Où le virus HPV revient en scène
« OK, on avait une nouvelle population de cellules, qui exprimait des gènes spécifiques; on avait des anticorps
spécifiques pour les identifier, maintenant il fallait savoir si cette population de cellules était reliée d'une
manière ou d'une autre à l'infection par le virus HPV responsable du cancer ! » Les chercheurs ont alors
cherché à voir si des cellules cancéreuses infectées par HPV exprimaient les mêmes gènes. Ils ont donc
examiné des biopsies de dysplasies CIN 1, 2 et 3 ainsi que de cancers avérés, tant de type épidermoïde que
glandulaire (adénocarcinome). Résultat : tous les cancers et les dysplasies de grades 2 et 3 exprimaient les
mêmes gènes que les cellules de jonction. Mais seulement 20% des dysplasies de grade 1. Qu'en conclure ?
Plusieurs choses importantes ! D'une part que les cancers et les lésions précancéreuses évaluées présentent
bien un lien de parenté avec les cellules de jonction; c'est donc bien dans ces cellules que les cancers du
col de l'utérus prennent naissance.
D'autre part, les observations sur les dysplasies de grade 1 avaient aussi une grande importance. On
se souvient que la grande majorité de ces dysplasies régressent spontanément. Or 80% d'entre elles
n'exprimaient pas les gènes des cellules de jonction… « Nous en avons déduit l'hypothèse que si HPV infecte
d'autres cellules que les cellules de jonction, la lésion va régresser spontanément après 6 à 12 mois. Si par
contre HPV infecte une cellule de jonction, cette infection sera persistante et évoluera à travers les différentes
étapes des dysplasies et du cancer. » Souvenons-nous que la question de départ, pour Michaël Herfs, était de
trouver un moyen de prédire quelles dysplasies CIN1 allaient régresser et lesquelles deviendraient agressives.

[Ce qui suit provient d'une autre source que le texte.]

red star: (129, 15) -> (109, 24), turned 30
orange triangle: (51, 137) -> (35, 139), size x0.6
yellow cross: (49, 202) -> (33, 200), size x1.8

Aurait-il donc résolu cette question et ouvert du même coup la voie vers un marquage tumoral à valeur
pronostique ? C'est fort possible mais notre chercheur reste prudent. « Forcément, l'étude suivante,
maintenant, c'est de vérifier l'intérêt clinique et la valeur pronostique d'un tel marqueur. C'est pourquoi le Prof
Crum a demandé à tous les pathologistes de l'hôpital, à chaque fois qu'ils observent une dysplasie de grade
1, d'effectuer la recherche de notre marqueur (nous avons choisi la kératine 7 pour des raisons pratiques car
nous avions déjà cet anticorps). » Il faut savoir qu'à l'heure actuelle, ce pronostic s'établit, faute de mieux, sur
trois critères relativement imprécis: un critère histologique (le grade 1,2 ou 3, qui est une cotation relativement
subjective donnée par l'examinateur), un critère viral (l'identification de la souche du virus HPV pour voir s'il
s'agit d'une des souches à risque de cancer ou pas) et un marqueur appelé p16 qui permet juste au pathologiste
de déterminer si le virus est présent ou non, mais qui n'a aucune valeur pronostique. Le p16 est d'ailleurs
positif également dans les infections à HPV du vagin, de la vulve, du rectum ou du pénis.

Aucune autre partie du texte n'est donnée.